1920 Vivia com muitas dificuldades e, em agosto de 1920, o senador Júlio Ribeiro apresentou no Parlamento um projeto de lei em que propunha a atriz como societária do Teatro Nacional, uma forma de pagamento pelos serviços prestados aos nossos soldados como enfermeira de guerra. O projeto era apoiado pelo gerente do teatro, que lhe deu um pequeno papel numa peça para justificar a entrada na Sociedade Artística do Teatro Nacional, e pela imprensa. Era uma situação que lhe permitiria, mais tarde, obter uma reforma do Cofre de Subsídios e Reformas da Sociedade Artística do Teatro Nacional, de que beneficiavam os atores do mesmo teatro. A notícia da entrada de Mercedes Blasco para o Teatro Nacional causou alguns embaraços relacionados com a única vaga que havia e que era muito disputada. Ainda se elevou o número de vagas de 18 para 19, mas os problemas levantados levaram a Sociedade Artística a propor Irene Grave para o lugar. As vozes discordantes lembravam que Mercedes Blasco nunca fizera teatro declamado e recordavam as atitudes da atriz em palco, vistas como ousadas, para inviabilizar a entrada da atriz. Embora a imprensa movesse uma campanha a favor de Mercedes, a decisão estava tomada. Dedicou-se então a escrever, colaborando em revistas e jornais, chegando a participar nas Conferências Teatrais de Arte, organizadas pela Associação de Classe dos Trabalhadores do Teatro, com uma comunicação subordinada ao tema “Duas Qualidades Magnas do Artista Dramático”. Foi a primeira atriz portuguesa a escrever as suas memórias, ainda jovem.
1922 Nos últimos meses de vida do filho, viviam ambos duma pequena pensão que o governador civil de Lisboa, Viriato Lobo, concedeu ao pequeno.
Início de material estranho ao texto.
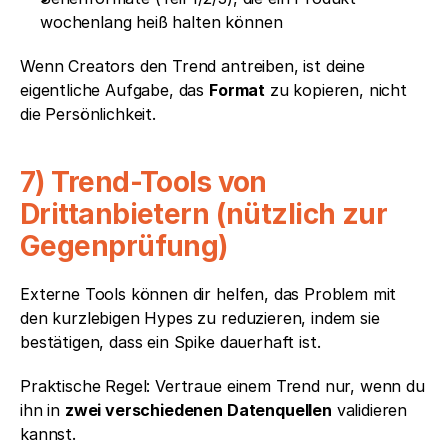
wochenlang heiß halten können
Wenn Creators den Trend antreiben, ist deine 
eigentliche Aufgabe, das 
Format
 zu kopieren, nicht 
die Persönlichkeit.
7) Trend-Tools von 
Drittanbietern (nützlich zur 
Gegenprüfung)
Externe Tools können dir helfen, das Problem mit 
den kurzlebigen Hypes zu reduzieren, indem sie 
bestätigen, dass ein Spike dauerhaft ist.
Praktische Regel: Vertraue einem Trend nur, wenn du 
ihn in 
zwei verschiedenen Datenquellen
 validieren 
kannst.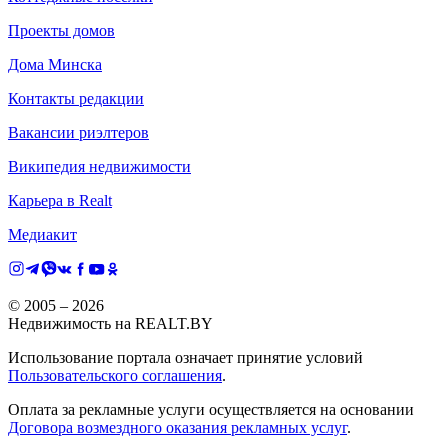
Проекты домов
Дома Минска
Контакты редакции
Вакансии риэлтеров
Википедия недвижимости
Карьера в Realt
Медиакит
© 2005 –
2026
Недвижимость на REALT.BY
Использование портала означает принятие условий
Пользовательского соглашения
.
Оплата за рекламные услуги осуществляется на основании
Договора возмездного оказания рекламных услуг
.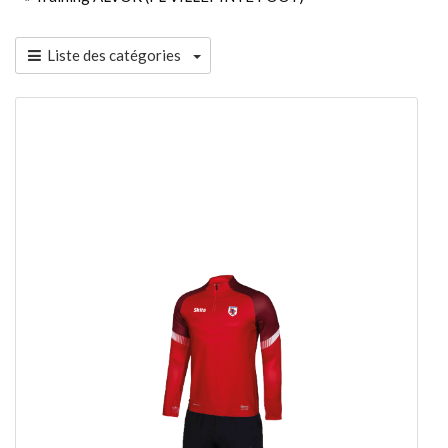
Liste des catégories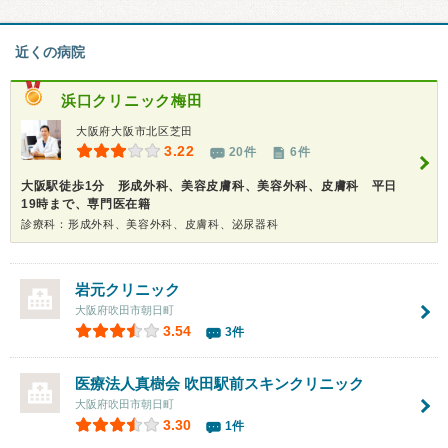
近くの病院
浜口クリニック梅田
大阪府大阪市北区芝田
3.22
20件
6件
大阪駅徒歩1分 形成外科、美容皮膚科、美容外科、皮膚科 平日
19時まで、専門医在籍
診療科：形成外科、美容外科、皮膚科、泌尿器科
岩元クリニック
大阪府吹田市朝日町
3.54
3件
医療法人真樹会 吹田駅前スキンクリニック
大阪府吹田市朝日町
3.30
1件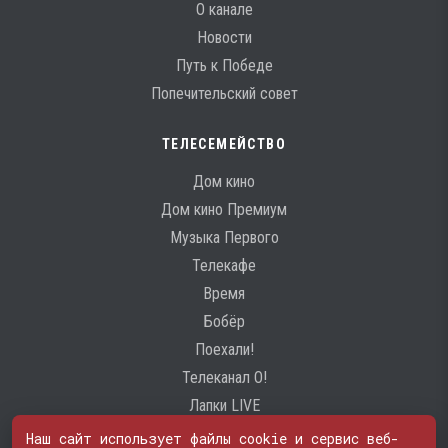
О канале
Новости
Путь к Победе
Попечительский совет
ТЕЛЕСЕМЕЙСТВО
Дом кино
Дом кино Премиум
Музыка Первого
Телекафе
Время
Бобёр
Поехали!
Телеканал О!
Лапки LIVE
Наш сайт использует файлы cookie и сервис веб-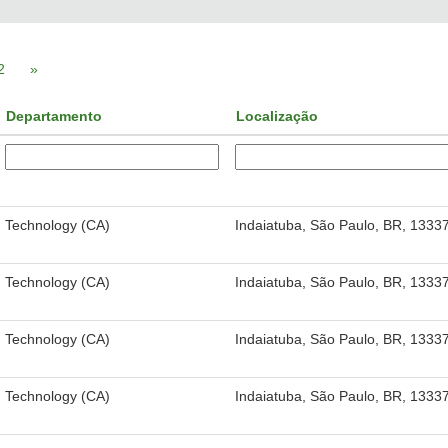
2
»
Departamento
Localização
Technology (CA)
Indaiatuba, São Paulo, BR, 1333
Technology (CA)
Indaiatuba, São Paulo, BR, 1333
Technology (CA)
Indaiatuba, São Paulo, BR, 1333
Technology (CA)
Indaiatuba, São Paulo, BR, 1333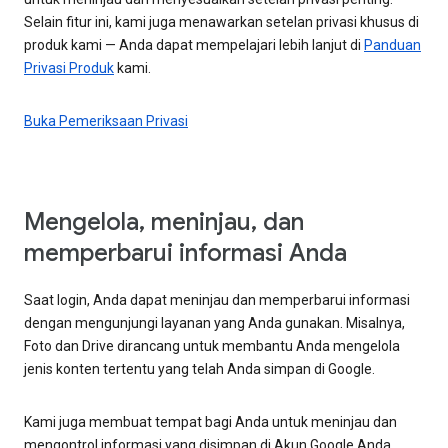
Selain fitur ini, kami juga menawarkan setelan privasi khusus di
produk kami — Anda dapat mempelajari lebih lanjut di
Panduan
Privasi Produk
kami.
Buka Pemeriksaan Privasi
Mengelola, meninjau, dan
memperbarui informasi Anda
Saat login, Anda dapat meninjau dan memperbarui informasi
dengan mengunjungi layanan yang Anda gunakan. Misalnya,
Foto dan Drive dirancang untuk membantu Anda mengelola
jenis konten tertentu yang telah Anda simpan di Google.
Kami juga membuat tempat bagi Anda untuk meninjau dan
mengontrol informasi yang disimpan di Akun Google Anda.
A 13 de junho de 1922, Marcelo faleceu, vítima de tuberculose, e foi sepultado no compartimento municipal n. 298 do Cemitério dos Prazeres. Mercedes passou a viver da pensão que Filipe Mendes, então o governador civil de Lisboa, lhe manteve e aumentou a título de recompensa pela publicação dos artigos que escreveu sobre casas de caridade, publicados na “Ilustração Portuguesa”. Manuel Marques, dono de uma pastelaria do Chiado, ajudava não cobrando pelas refeições e outras compras que ela fazia. Dedicou-se à escrita, publicando um conjunto de obras que constituem, no geral, a continuação do livro Memórias de Uma Atriz (1907). Em 1922 inseriu, em “Vagabunda”, um capítulo que denominou “Um pouco de feminismo” em que advogava a favor a emancipação cultural e económica feminina, o sufrágio universal, a partilha de poderes entre géneros, a valorização da mulher enquanto esposa e mãe, contra o divórcio, a dissolução dos lares e a ilegitimidade dos filhos.
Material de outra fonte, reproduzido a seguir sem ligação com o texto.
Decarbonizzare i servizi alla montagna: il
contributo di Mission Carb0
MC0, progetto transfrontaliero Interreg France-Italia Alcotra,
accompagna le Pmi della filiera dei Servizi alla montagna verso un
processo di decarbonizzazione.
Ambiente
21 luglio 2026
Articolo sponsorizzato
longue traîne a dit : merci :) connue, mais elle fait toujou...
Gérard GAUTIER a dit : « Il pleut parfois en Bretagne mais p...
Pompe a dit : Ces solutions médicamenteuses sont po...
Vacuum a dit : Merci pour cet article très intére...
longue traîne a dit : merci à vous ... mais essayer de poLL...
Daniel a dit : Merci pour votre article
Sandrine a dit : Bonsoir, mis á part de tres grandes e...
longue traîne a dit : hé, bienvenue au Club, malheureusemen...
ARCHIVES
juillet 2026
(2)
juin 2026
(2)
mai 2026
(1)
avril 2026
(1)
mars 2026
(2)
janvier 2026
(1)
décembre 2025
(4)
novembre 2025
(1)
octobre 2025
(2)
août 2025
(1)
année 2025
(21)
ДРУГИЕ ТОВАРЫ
1925 Ainda entrou na peça “A Intrusa”, de Luna de Oliveira. Como não tinha possibilidades de continuar a pagar as quotas do Cofre de Subsídios, requereu a devolução das quantias pagas, já que, não trabalhando no Teatro Nacional, não tinha direito à reforma. As dificuldades económicas perturbaram-na e, um dia, fugiu do cubículo em que vivia e deambulava pela cidade quando a polícia a encontrou e internou na Mitra, até que familiares e amigos a foram buscar.
1961 Faleceu a 12 de abril, aos 94 anos, em casa de Alberto Bartisol, na Travessa do Rosário, n. 6, em Lisboa, onde a tinham recolhido havia mais de um ano. Era o fim trágico de uma atriz a quem Albino Forjaz Sampaio classificou de poetisa muito culta, de sensibilidade privilegiada e raffinée, com alma de artista, e Pedro Cabral afirmou ser a única mulher de espírito que conheceu. Acompanharam-na, no velório e no funeral, as sobrinhas Libânia Anjos, em cuja casa residiu, Isabel Maria Anjos Santos, Ivone Amélia Anjos Sá, Maria Mercedes Anjos Fragoso, Aurora Anjos, Maria de Lourdes Anjos e os sobrinhos José Marques Anjos, João Marcelo de Almeida Anjos e José Maria Marques. Foi sepultada no talhão dos Artistas Teatrais, no Cemitério dos Prazeres.
Nota: A biografia de Mercedes Blasco encontra-se em revisão,
como tal é possível que existam pontualmente algumas
imprecisões ou lapsos, que serão corrigidos em breve.